Bonaparte l'interrompit:
—Dans ce cas, vous ne doutez pas que notre inspiration et notre conduite ne soient supérieures au péril. Mais c'est faire bien de l'honneur à ce jeune fou, que de le croire capable d'agir avec suite et méthode. Smith devait être capitaine de brûlot.
Bonaparte jugeait avec partialité l'homme redoutable qui lui avait fait manquer sa fortune à Saint-Jean-d'Acre; sans doute parce que ce grand dommage lui était moins cruel s'il était dû à un coup de hasard et non plus au génie d'un homme.
L'amiral leva la main comme pour attester sa résolution:
—Si nous rencontrons les croiseurs anglais, je me porterai à bord de la Carrère, et là je leur donnerai, vous pouvez m'en croire, assez d'occupation pour laisser à la Muiron le temps d'échapper.
Lavallette entr'ouvrit la bouche. Il avait grande envie de répondre à l'amiral que la Muiron était mauvaise marcheuse et peu capable de mettre à profit l'avance qu'on lui donnerait. Il eut peur de déplaire: il avala son inquiétude. Mais Bonaparte lut dans sa pensée. Et, le tirant par un bouton de son habit:
—Lavallette, vous êtes un honnête homme, lui dit-il, mais vous ne serez jamais un bon militaire. Vous ne regardez pas assez vos avantages et vous vous attachez à des inconvénients irréparables.
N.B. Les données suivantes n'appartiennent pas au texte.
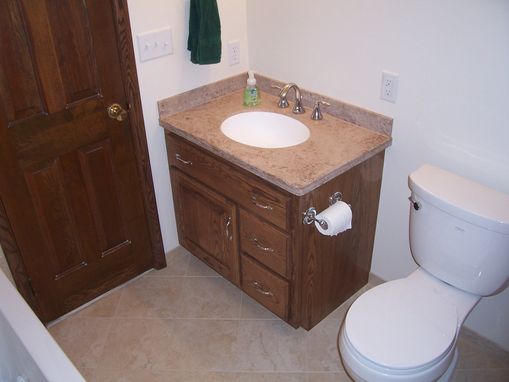 This screenshot has height=382, width=509. Identify the location of toilet tank lid. (475, 197).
Il n'est pas en notre pouvoir de rendre cette frégate excellente pour la course. Mais il faut considérer l'équipage, animé des meilleurs sentiments et capable d'accomplir au besoin des prodiges. Vous oubliez qu'elle se nomme la Muiron. C'est moi-même qui l'ai nommée ainsi. J étais à Venise. Invité à baptiser une frégate qu'on venait d'armer, je saisis cette occasion d'illustrer une mémoire qui m'était chère, celle de mon aide de camp, tombé sur le pont d'Arcole en couvrant de son corps son général, sur qui pleuvait la mitraille. C'est ce navire qui nous porte aujourd'hui. Doutez-vous que son nom ne soit d'un heureux présage?
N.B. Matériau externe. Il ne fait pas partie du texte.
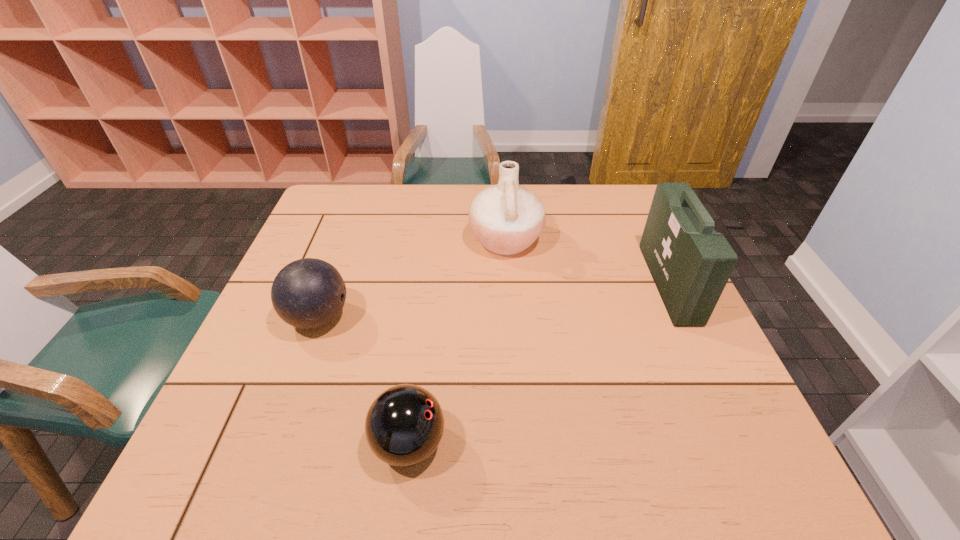 Identify the location of free spot between the third object from left to right and the nearer bowling ball. The width and height of the screenshot is (960, 540). [x=458, y=342].

Identify the location of free space between the shorter bowling ball and the left bowling ball. (364, 381).

Image resolution: width=960 pixels, height=540 pixels. Find the location of `free space between the shorter bowling ball and the first-aid kit`. free space between the shorter bowling ball and the first-aid kit is located at coordinates (539, 363).

Where is `vacant area that lies between the left bowling ball and the rightmost object`? vacant area that lies between the left bowling ball and the rightmost object is located at coordinates (493, 300).

This screenshot has width=960, height=540. In order to click on free spot between the farther bowling ball and the pottery in this screenshot , I will do `click(412, 279)`.

You are a GUI agent. You are given a task and a screenshot of the screen. Output one action in this format:
    pyautogui.click(x=<x>, y=<y>)
    Task: Click on the vacant area that lies between the first-aid kit and the third object from right to left
    This screenshot has width=960, height=540.
    Given the screenshot: What is the action you would take?
    pyautogui.click(x=539, y=363)

Locate which object is the second closest to the left bowling ball. Please provide its 2D coordinates. Your answer should be formatted as a tuple, i.e. [(x, y)], where the tuple contains the x and y coordinates of a point satisfying the conditions above.

[(506, 218)]

Locate which object ranks second in proximity to the second object from right to left. Please provide its 2D coordinates. Your answer should be formatted as a tuple, i.e. [(x, y)], where the tuple contains the x and y coordinates of a point satisfying the conditions above.

[(308, 293)]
Il lança quelque temps encore des paroles ardentes pour échauffer les cœurs. Puis il dit qu'il allait dormir. On sut le lendemain qu'il avait décidé que, pour éviter les croiseurs, on naviguerait pendant quatre ou cinq semaines le long des côtes d'Afrique.
Dès lors, les jours se succédèrent pareils et monotones. La Muiron demeurait en vue de ces côtes plates et désertes, que les navires ne vont jamais reconnaître, et courait des bordées d'une demi-lieue, sans se risquer plus au large. Bonaparte employait la journée en conversations et en rêveries. Il lui arrivait parfois de murmurer les noms d'Ossian et de Fingal. Parfois il demandait à son aide de camp de lire à haute voix les Révolutions de Vertot ou les Vies de Plutarque. Il semblait sans inquiétude et sans impatience, et gardait toute la liberté de son esprit, moins encore par force d'âme que par une disposition naturelle à vivre tout entier dans le moment présent. Il prenait même un plaisir mélancolique à regarder la mer qui, riante ou sombre, menaçait sa fortune et le séparait du but. Après le repas, quand le temps était beau, il montait sur le pont et se couchait à demi sur l'affût d'un canon, dans l'attitude abandonnée et sauvage avec laquelle, enfant, il s'accoudait aux pierres de son île. Les deux savants, l'amiral, le capitaine de la frégate et l'aide de camp Lavallette faisaient cercle autour de lui. Et la conversation, qu'il menait par saccades, roulait le plus souvent sur quelque nouvelle découverte de la science. Monge s'exprimait avec pesanteur. Mais sa parole révélait un esprit limpide et droit. Enclin à chercher l'utile, il se montrait, même en physique, patriote et bon citoyen. Berthollet, meilleur philosophe, construisait volontiers des théories générales.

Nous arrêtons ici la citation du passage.